I have come to recognize the Essence of Season in my Cycles of Change. I have lived in the Winter, where change felt impossible in the harsh frozen world around me. Then Spring arrives, and a change moves into my consciousness. The ideas are fresh, the choices seem endless. With hope in my heart, I plant possibilities all around me. I turn my soul to the Fall I know will come, the moment when I will harvest my growth.
You will notice I skipped Summer. Summer is the season in the Cycle of Change I don’t particularly like.
In the Summer, you have to do the watering and the weeding. The ground must be constantly nurtured for the ideas to bloom. Daily labor, hot sun on your neck, bugs buzzing around your ears. Summer is the season in a Cycle of Change where the work happens. Every Summer brings that Mid-Summer Moment. Too far from Spring to remember the wonder, too far from Fall to focus on the harvest, floundering on a day when it all is just too much. Each time I’m there, in that moment, I remember something that happened a very long time ago.

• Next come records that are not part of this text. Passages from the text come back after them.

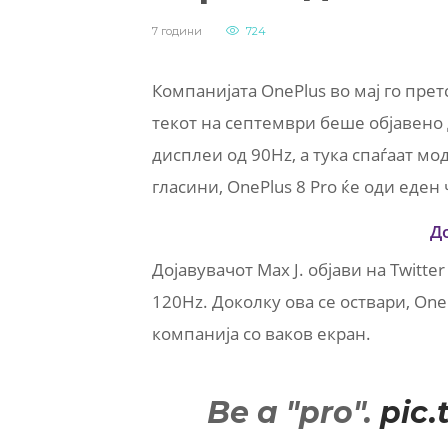
7 години
724
Компанијата OnePlus во мај го прет
текот на септември беше објавено 
дисплеи од 90Hz, а тука спаѓаат мо
гласини, OnePlus 8 Pro ќе оди еден
Д
Дојавувачот Max J. објави на Twitte
120Hz. Доколку ова се оствари, One
компанија со ваков екран.
Be a "pro".
pic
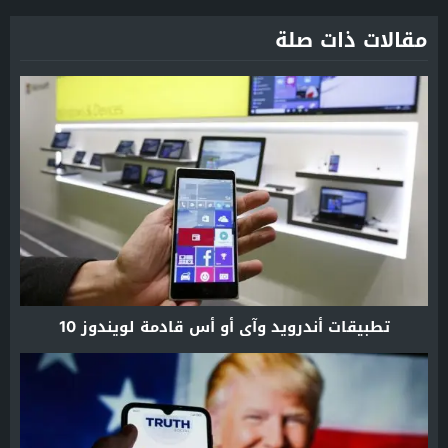
مقالات ذات صلة
تطبيقات أندرويد وآي أو أس قادمة لويندوز 10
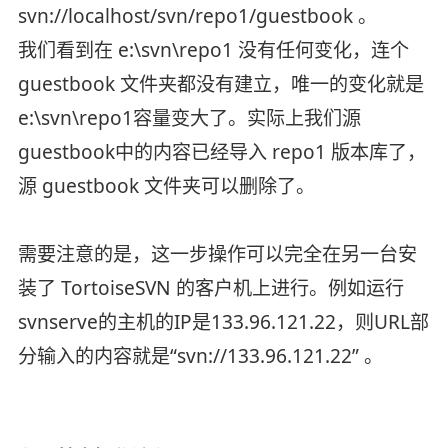
svn://localhost/svn/repo1/guestbook 。
我们看到在 e:\svn\repo1 没有任何变化，连个
guestbook 文件夹都没有建立，唯一的变化就是
e:\svn\repo1容量变大了。实际上我们源
guestbook中的内容已经导入 repo1 版本库了，
源 guestbook 文件夹可以删除了。
需要注意的是，这一步操作可以完全在另一台安
装了 TortoiseSVN 的客户机上进行。例如运行
svnserve的主机的IP是133.96.121.22，则URL部
分输入的内容就是“svn://133.96.121.22” 。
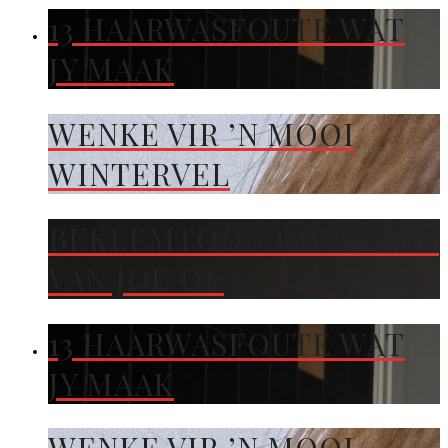
13 HAARWASFOUTE WAT
JY MAAK
WENKE VIR ’N MOOI
WINTERVEL
BEKLEMTOON DIE KLEUR
VAN JOU OË
13 HAARWASFOUTE WAT
JY MAAK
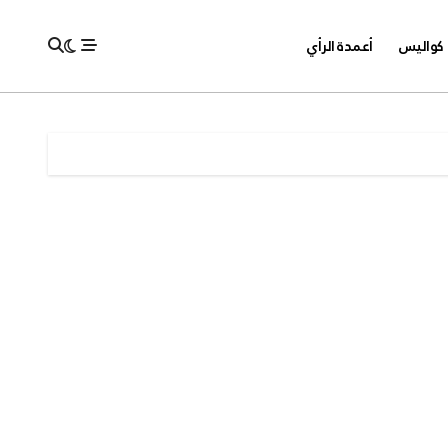
كواليس
أعمدة الرأي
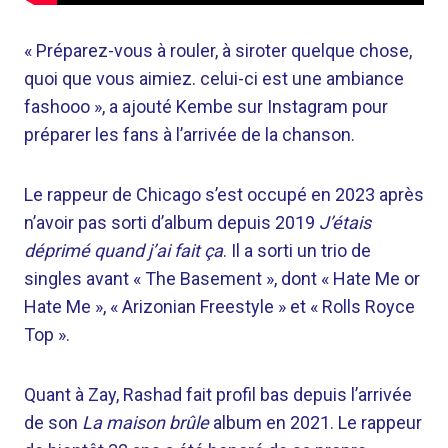
« Préparez-vous à rouler, à siroter quelque chose,
quoi que vous aimiez. celui-ci est une ambiance
fashooo », a ajouté Kembe sur Instagram pour
préparer les fans à l’arrivée de la chanson.
Le rappeur de Chicago s’est occupé en 2023 après
n’avoir pas sorti d’album depuis 2019
J’étais
déprimé quand j’ai fait ça
. Il a sorti un trio de
singles avant « The Basement », dont « Hate Me or
Hate Me », « Arizonian Freestyle » et « Rolls Royce
Top ».
Quant à Zay, Rashad fait profil bas depuis l’arrivée
de son
La maison brûle
album en 2021. Le rappeur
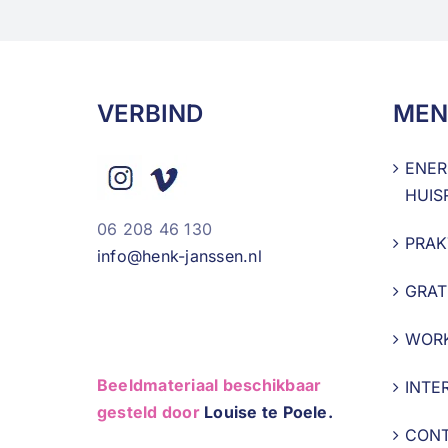
VERBIND
MEN
ENER
HUIS
06 208 46 130
PRAK
info@henk-janssen.nl
GRAT
WOR
Beeldmateriaal beschikbaar
INTE
gesteld door
Louise te Poele.
CON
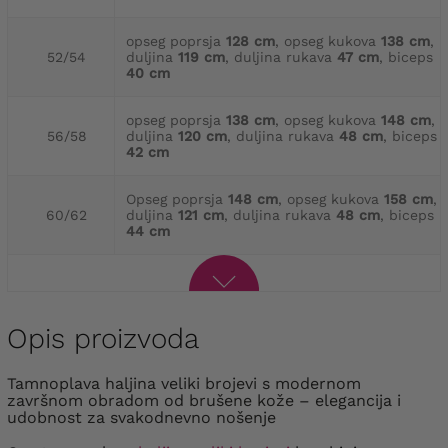
opseg poprsja
128 cm
, opseg kukova
138 cm
,
52/54
duljina
119 cm
, duljina rukava
47 cm
, biceps
40 cm
opseg poprsja
138 cm
, opseg kukova
148 cm
,
56/58
duljina
120 cm
, duljina rukava
48 cm
, biceps
42 cm
Opseg poprsja
148 cm
, opseg kukova
158 cm
,
60/62
duljina
121 cm
, duljina rukava
48 cm
, biceps
44 cm
Opis proizvoda
Tamnoplava haljina veliki brojevi s modernom
završnom obradom od brušene kože – elegancija i
udobnost za svakodnevno nošenje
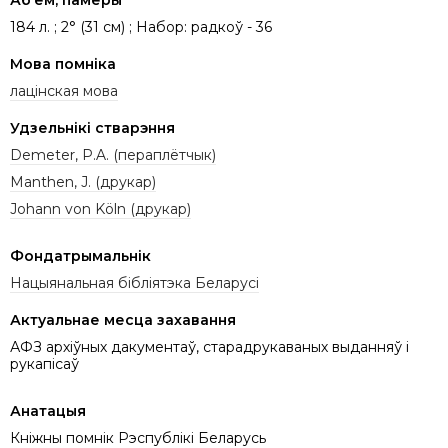
Аб’ём, памеры
184 л. ; 2° (31 см) ; Набор: радкоў - 36
Мова помніка
лацінская мова
Удзельнікі стварэння
Demeter, P.A. (пераплётчык)
Manthen, J. (друкар)
Johann von Köln (друкар)
Фондатрымальнік
Нацыянальная бібліятэка Беларусі
Актуальнае месца захавання
АФЗ архіўных дакументаў, старадрукаваных выданняў і
рукапісаў
Анатацыя
Кніжны помнік Рэспублікі Беларусь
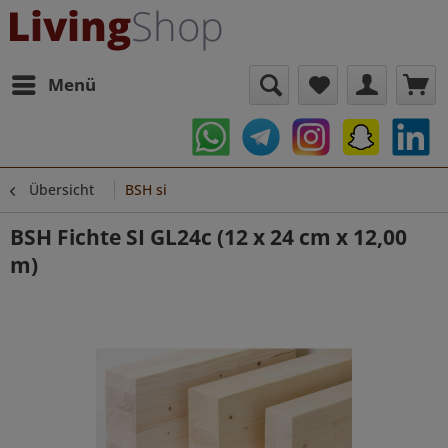
Menü
Übersicht
BSH si
BSH Fichte SI GL24c (12 x 24 cm x 12,00
m)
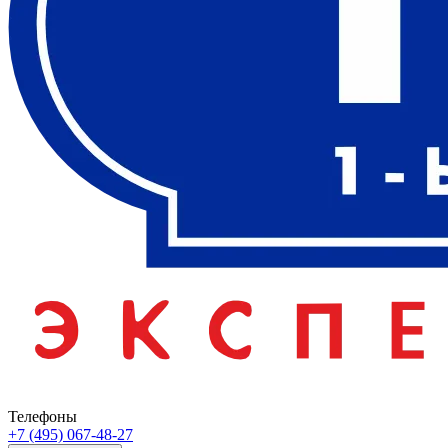
Телефоны
+7 (495) 067-48-27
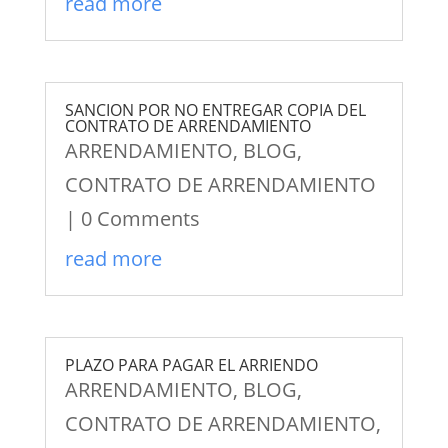
read more
SANCION POR NO ENTREGAR COPIA DEL
CONTRATO DE ARRENDAMIENTO
ARRENDAMIENTO
,
BLOG
,
CONTRATO DE ARRENDAMIENTO
| 0 Comments
read more
PLAZO PARA PAGAR EL ARRIENDO
ARRENDAMIENTO
,
BLOG
,
CONTRATO DE ARRENDAMIENTO
,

It was a hot summer day in July. The wildlife preserve announced they were going to temporarily lower the water level in the large man-made lake near our home. While I had taken very little notice of this event, my husband was thrilled. He said the refuge authorities were encouraging people to take advantage of this rare opportunity to enjoy areas that were usually either underwater or within the fenced refuge boundaries. This meant he could take me into areas he had fondly explored as a child. I knew we couldn’t miss this unique experience when I asked him point-blank, "Do we have to do this?” and he replied "Of course, we do!”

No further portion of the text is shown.